* **Activity**:
Any images in the material are to be dropped while every line is retyped exactly.

* **Data**:

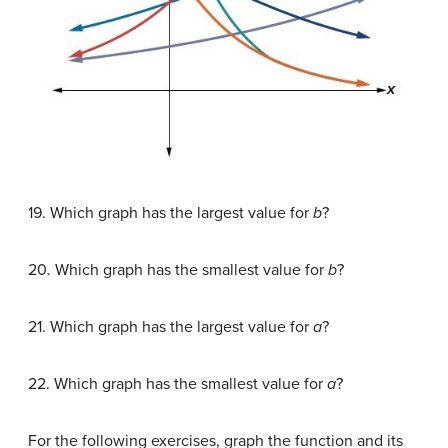
19. Which graph has the largest value for
b
?
20. Which graph has the smallest value for
b
?
21. Which graph has the largest value for
a
?
22. Which graph has the smallest value for
a
?
For the following exercises, graph the function and its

* **Solution for this task**:
19. Which graph has the largest value for
b
?
20. Which graph has the smallest value for
b
?
21. Which graph has the largest value for
a
?
22. Which graph has the smallest value for
a
?
For the following exercises, graph the function and its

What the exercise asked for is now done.